INPUT MATERIAL:
........

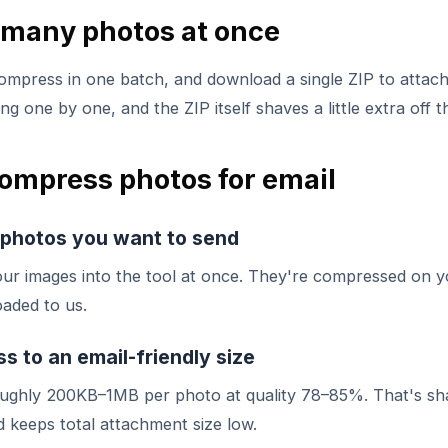
many photos at once
ompress in one batch, and download a single ZIP to attach. 
g one by one, and the ZIP itself shaves a little extra off th
ompress photos for email
 photos you want to send
our images into the tool at once. They're compressed on y
aded to us.
 to an email-friendly size
oughly 200KB–1MB per photo at quality 78–85%. That's sh
 keeps total attachment size low.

........

WHAT YOU ARE ASKED TO DO:
Please copy the data shown above word for word, omitting the pictures.

ANSWER TO THIS TASK:
many photos at once
ompress in one batch, and download a single ZIP to attach. 
g one by one, and the ZIP itself shaves a little extra off th
ompress photos for email
 photos you want to send
our images into the tool at once. They're compressed on y
aded to us.
 to an email-friendly size
oughly 200KB–1MB per photo at quality 78–85%. That's sh
 keeps total attachment size low.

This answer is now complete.